Here come the GPGPUs

Unquestionably, much of the buzz at SC’2010 in New Orleans was about the performance that HPC users can attain using GPUs in hybrid computing architectures, much like Blue-Gene did over the past few years. Now, GPUs from AMD/ATI and Nvidia are taking hybrid compute offload out of the realm of proprietary architectures and putting it in the hands of almost every workstation user in the world.

When used correctly (for applications that can properly fit into the physical constraints of the GPU) the performance increase of using GPUs can be staggering. Low estimates for currently ported solvers show 4-5 times the speed increase with many often reaching 7-9 times the performance of regular processing speeds. With numbers like that, the HPC community takes notice!

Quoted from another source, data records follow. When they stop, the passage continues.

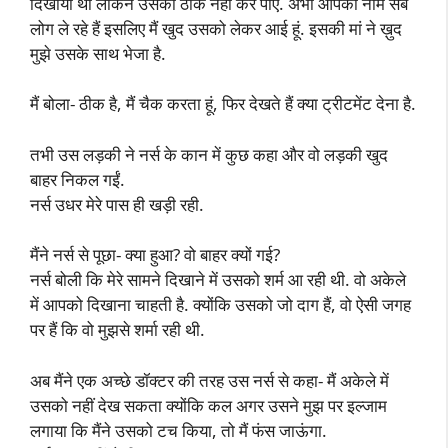
दिखाया था लेकिन उसको ठीक नहीं कर पाए. अभी आपका नाम सब
लोग ले रहे हैं इसलिए मैं खुद उसको लेकर आई हूं. इसकी मां ने ख़ुद
मुझे उसके साथ भेजा है.
मैं बोला- ठीक है, मैं चैक करता हूं, फिर देखते हैं क्या ट्रीटमेंट देना है.
तभी उस लड़की ने नर्स के कान में कुछ कहा और वो लड़की खुद
बाहर निकल गईं.
नर्स उधर मेरे पास ही खड़ी रही.
मैंने नर्स से पूछा- क्या हुआ? वो बाहर क्यों गई?
नर्स बोली कि मेरे सामने दिखाने में उसको शर्म आ रही थी. वो अकेले
में आपको दिखाना चाहती है. क्योंकि उसको जो दाग हैं, वो ऐसी जगह
पर हैं कि वो मुझसे शर्मा रही थी.
अब मैंने एक अच्छे डॉक्टर की तरह उस नर्स से कहा- मैं अकेले में
उसको नहीं देख सकता क्योंकि कल अगर उसने मुझ पर इल्जाम
लगाया कि मैंने उसको टच किया, तो मैं फंस जाऊंगा.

The surprise in the GPU market is just how one-sided the supplier market seems to be. At SC’10 processor giant Intel only very quietly started talking about their accelerator codenamed “Knights-Ferry” (see . The technology was being demo’d in the Intel booth, but with clear implications that it won’t be generally available for quite some time.

Meanwhile Nvidia is becoming a juggernaut. Their much bemoaned language CUDA is being upgraded very quickly, releasing new versions that have taken notice of criticisms and are addressing them one by one. By sometime next year, CUDA 4.0 will have had some major enhancements that should help compiler and debuggers used by ISVs to make better and higher performing code for Nvidia’s crop of new GPGPUs.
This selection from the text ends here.